Update: Data From The Ashley Madison Hack Has Been Released Online

Photo: Courtesy AshleyMadison.
UPDATE: The Impact Team has followed through with their threats and released the data from last month's hack — information from 32 million Ashley Madison accounts are now online.

This article was originally published on July 20, 2015.

Bad news for seekers of adulterous liaisons: Cheating site Ashley Madison got hacked last week, exposing the private information of its 37 million members.

A group calling themselves "The Impact Team" reportedly conducted the hack, which stole information from Avid Life Media, the company that owns Ashley Madison and a couple of other hookup destinations (Cougar Life and Established Men). The group primarily stole data such as employee network account and salary information, plus company bank account details.

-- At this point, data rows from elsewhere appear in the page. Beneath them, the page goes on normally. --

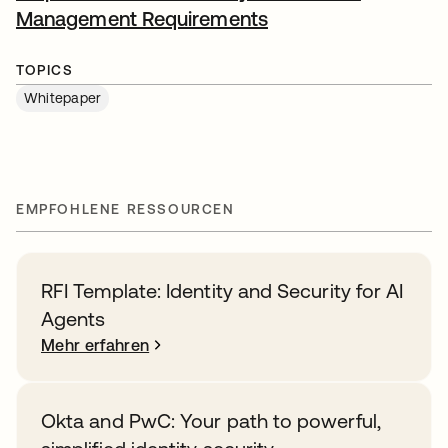
Management Requirements
wird in einer neuen
TOPICS
Whitepaper
EMPFOHLENE RESSOURCEN
RFI Template: Identity and Security for AI
Agents
Mehr erfahren
Okta and PwC: Your path to powerful,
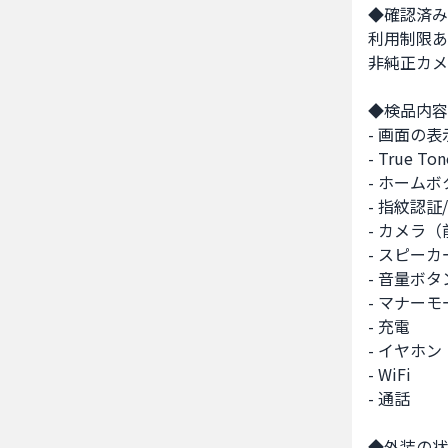
◆確認済み
利用制限あ
非純正カメ
◆検品内容
- 画面の表
- True 
- ホームボ
- 指紋認証
- カメラ（
- スピーカー
- 音量ボタン
- マナーモ
- 充電

- イヤホン

- WiFi

- 通話

◆外装の状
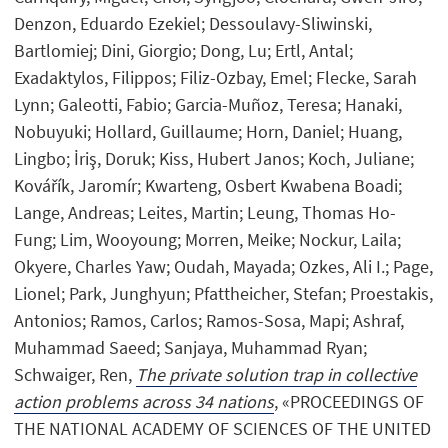
Denzon, Eduardo Ezekiel; Dessoulavy-Sliwinski,
Bartlomiej; Dini, Giorgio; Dong, Lu; Ertl, Antal;
Exadaktylos, Filippos; Filiz-Ozbay, Emel; Flecke, Sarah
Lynn; Galeotti, Fabio; Garcia-Muñoz, Teresa; Hanaki,
Nobuyuki; Hollard, Guillaume; Horn, Daniel; Huang,
Lingbo; İriş, Doruk; Kiss, Hubert Janos; Koch, Juliane;
Kovářík, Jaromír; Kwarteng, Osbert Kwabena Boadi;
Lange, Andreas; Leites, Martin; Leung, Thomas Ho-
Fung; Lim, Wooyoung; Morren, Meike; Nockur, Laila;
Okyere, Charles Yaw; Oudah, Mayada; Ozkes, Ali I.; Page,
Lionel; Park, Junghyun; Pfattheicher, Stefan; Proestakis,
Antonios; Ramos, Carlos; Ramos-Sosa, Mapi; Ashraf,
Muhammad Saeed; Sanjaya, Muhammad Ryan;
Schwaiger, Ren,
The private solution trap in collective
action problems across 34 nations
, «PROCEEDINGS OF
THE NATIONAL ACADEMY OF SCIENCES OF THE UNITED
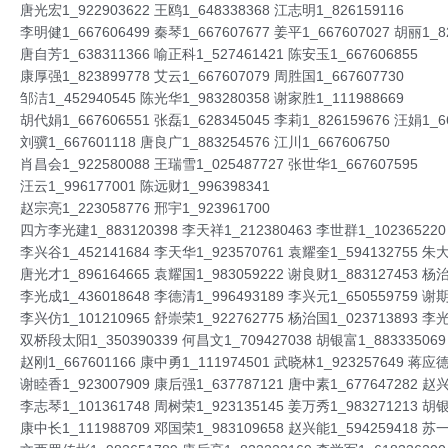
唐光宏1_922903622 王鸥1_648338368 江志明1_826159116
李明健1_667606499 秦琴1_667607677 姜平1_667607027 胡丽1_8
唐自芳1_638311366 喻正科1_527461421 陈安玉1_667606855
康厚强1_823899778 艾云1_667607079 周胜国1_667607730
邹洁1_452940545 陈光华1_983280358 谢家胜1_111988669
胡代娟1_667606551 张磊1_628345045 李莉1_826159676 汪娟1_6
刘骥1_667601118 唐良广1_883254576 江川1_667606750
肖昌会1_922580088 王瑞雪1_025487727 张世华1_667607595
汪云1_996177001 陈远财1_996398341
赵宗亮1_223058776 邢宇1_923961700
四方李光建1_883120398 李天祥1_212380463 李世群1_102365220
李兴谷1_452141684 李天华1_923570761 袁耀奎1_594132755 朱大
唐光才1_896164665 袁耀国1_983059222 谢良财1_883127453 杨治
李光成1_436018648 李德清1_996493189 李兴元1_650559759 谢期
李兴仿1_101210965 舒崇荣1_922762775 杨治国1_023713893 李光
双桥段太阳1_350390339 何昌文1_709427038 胡银富1_883335069
赵刚1_667601166 康中勇1_111974501 武晓林1_923257649 蒋应德
谢睦香1_923007909 康后强1_637787121 唐中素1_677647282 赵兴
李志琴1_101361748 周树荣1_923135145 姜万秀1_983271213 胡银
康中长1_111988709 邓国荣1_983109658 赵兴能1_594259418 苏一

Perhaps most damning (and most interesting) about the leak: The Impact Team members decided to expose their own breach because they realized Ashley Madison's $20 a pop "full delete" feature is a scam. The cheating site promises to delete all your details from its servers, but in reality, users' purchase information — such as names and addresses — is never fully removed. Thus, proof of your maybe one-time indiscretion could linger long after it took place, even though you think all the evidence has been deleted.

In a manifesto, the group wrote, "a significant percentage of the population is about to have a very bad day, including many rich and powerful people." Yikes. Unless Ashley Madison is permanently taken offline, The Impact Team says it will reveal all customer records, "including profiles with all the customers’ secret sexual fantasies and matching credit card transactions, real names and addresses, and employee documents and emails."

This hack comes just a few short months after hackers leaked user information from hookup site Adult Friend Finder.

Avid Life Media has released a statement about the attack, and CEO Noel Biderman told KrebsOnSecurity that the company has identified the culprit behind it: someone who had worked on Avid Life Media's servers in the past (likely a contractor), but was not a full employee.

If The Impact Team carries through with its threats, certain spouses will have some serious explaining to do.